Records contained in a dataset
-------

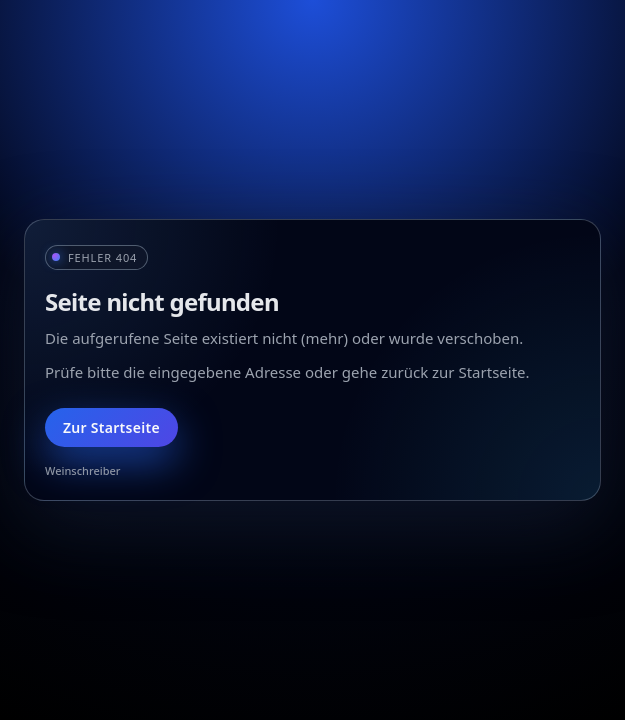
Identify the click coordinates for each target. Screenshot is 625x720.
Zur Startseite (111, 427)
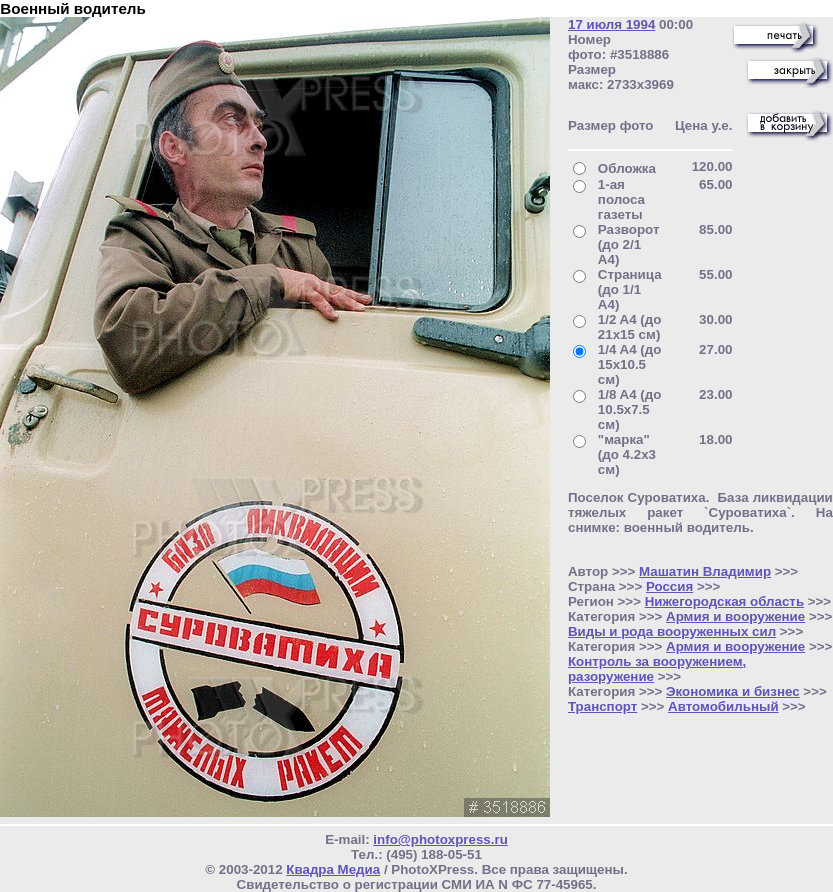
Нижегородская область (724, 601)
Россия (669, 586)
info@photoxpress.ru (440, 839)
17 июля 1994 (611, 24)
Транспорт (602, 706)
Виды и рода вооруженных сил (672, 631)
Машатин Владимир (705, 571)
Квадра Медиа (333, 869)
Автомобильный (723, 706)
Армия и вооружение (735, 616)
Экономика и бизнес (733, 691)
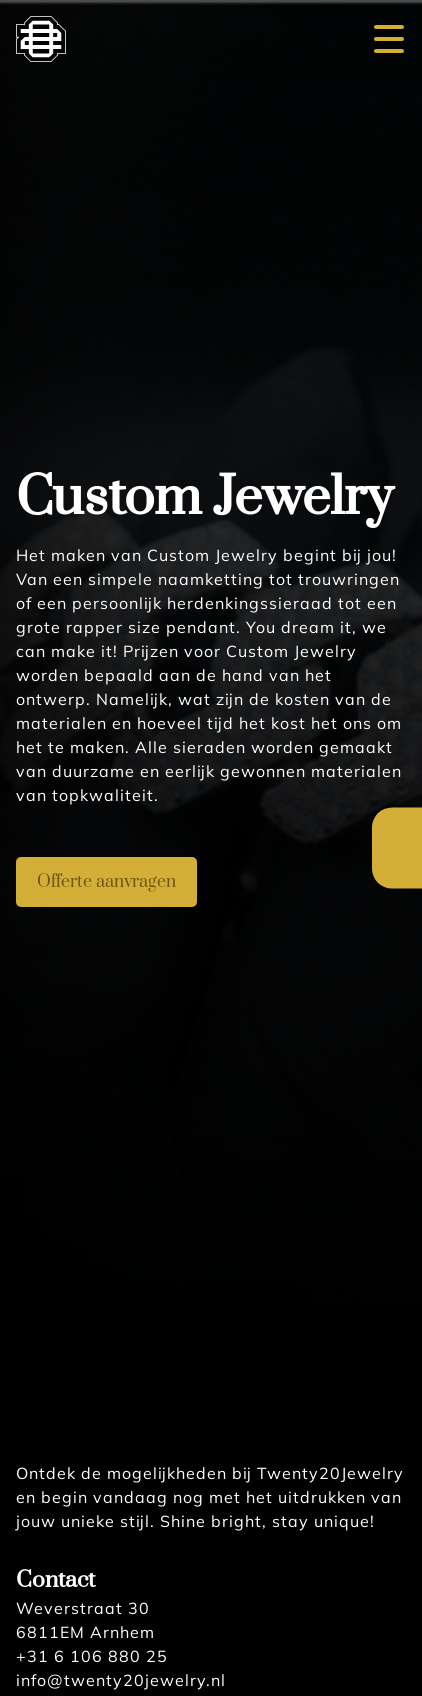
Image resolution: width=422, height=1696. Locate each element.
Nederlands (397, 829)
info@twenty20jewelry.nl (121, 1680)
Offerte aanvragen (106, 882)
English (397, 867)
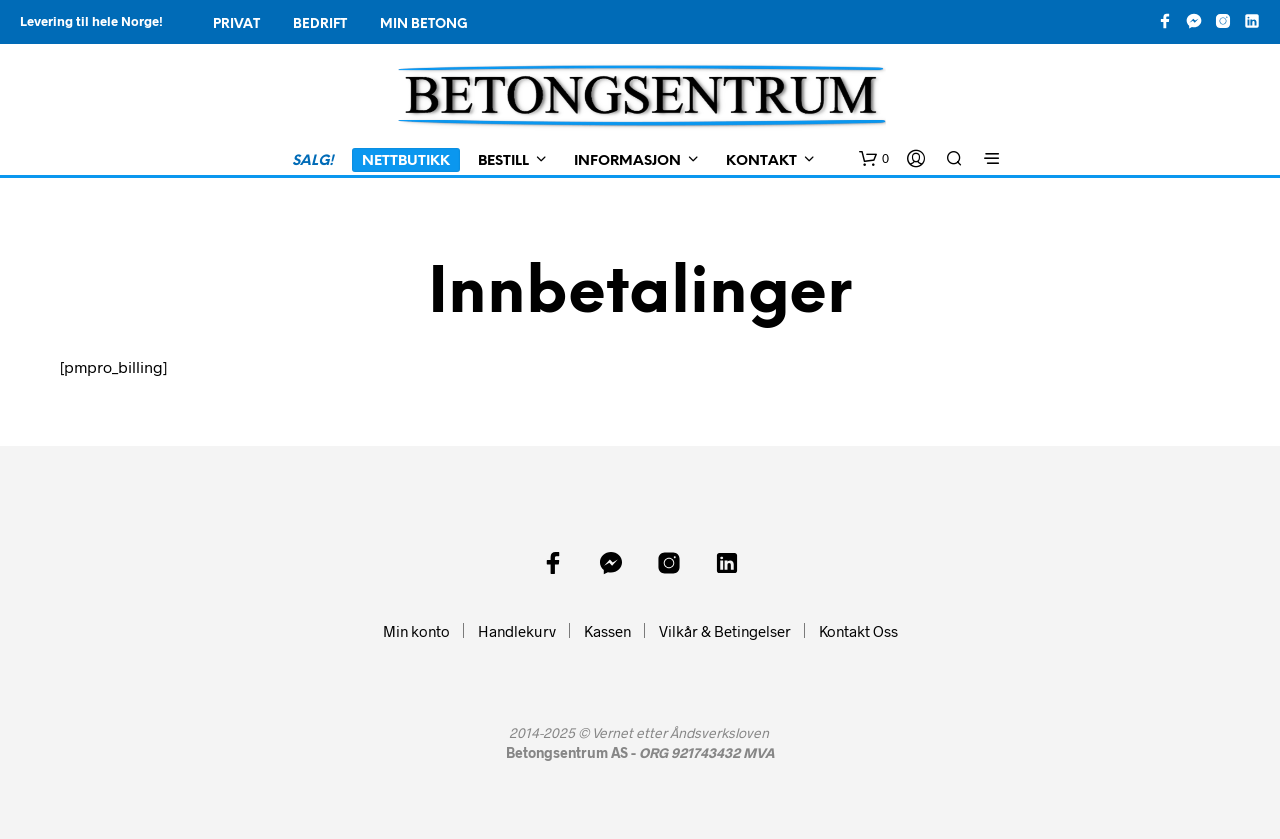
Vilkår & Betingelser (725, 631)
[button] (874, 159)
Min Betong (424, 24)
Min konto (416, 631)
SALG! (313, 161)
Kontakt (761, 161)
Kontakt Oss (858, 631)
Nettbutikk (406, 161)
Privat (236, 24)
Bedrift (320, 24)
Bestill (503, 161)
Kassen (607, 631)
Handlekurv (517, 631)
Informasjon (627, 161)
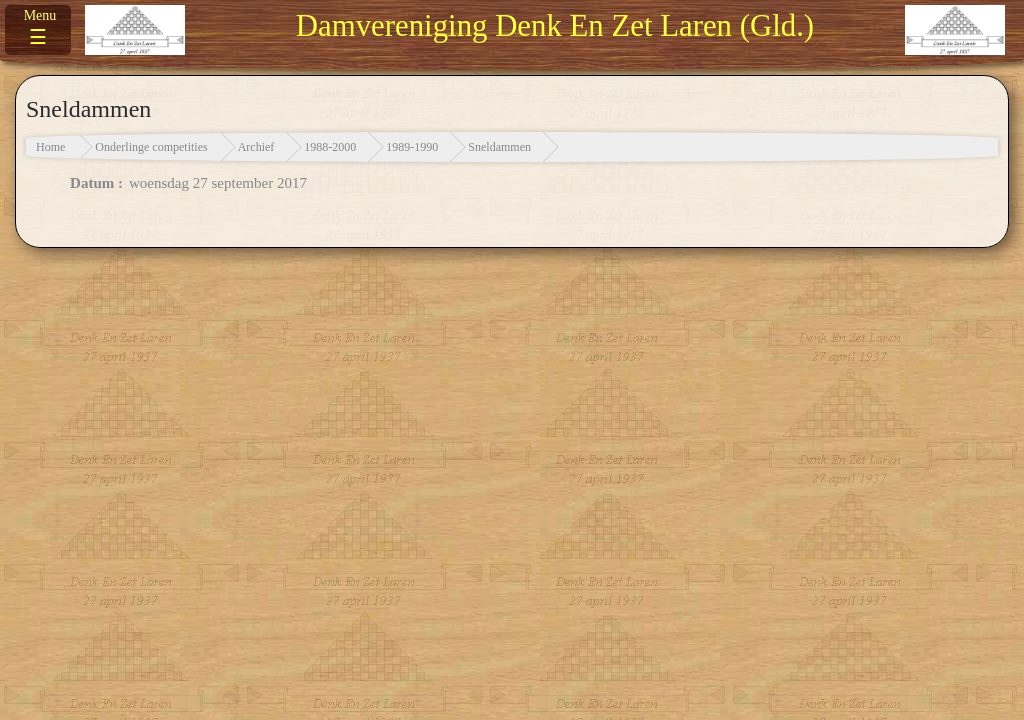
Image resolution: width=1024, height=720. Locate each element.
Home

-------

## GOAL OF THE EXERCISE
Please repeat the data above exactly as it appears, pictures excluded.

## TASK SOLUTION
Identify the click coordinates for each target. Screenshot is 625x720.
Zur Startseite (111, 427)
Нижегородская область (724, 601)
Россия (669, 586)
info@photoxpress.ru (440, 839)
17 июля 1994 (611, 24)
Транспорт (602, 706)
Виды и рода вооруженных сил (672, 631)
Машатин Владимир (705, 571)
Квадра Медиа (333, 869)
Автомобильный (723, 706)
Армия и вооружение (735, 616)
Экономика и бизнес (733, 691)
Image resolution: width=422, height=1696. Locate each element.
Nederlands (397, 829)
info@twenty20jewelry.nl (121, 1680)
Offerte aanvragen (106, 882)
English (397, 867)
Vilkår & Betingelser (725, 631)
[button] (874, 159)
Min Betong (424, 24)
Min konto (416, 631)
SALG! (313, 161)
Kontakt (761, 161)
Kontakt Oss (858, 631)
Nettbutikk (406, 161)
Privat (236, 24)
Bedrift (320, 24)
Bestill (503, 161)
Kassen (607, 631)
Handlekurv (517, 631)
Informasjon (627, 161)
Image resolution: width=1024, height=720. Locate each element.
Home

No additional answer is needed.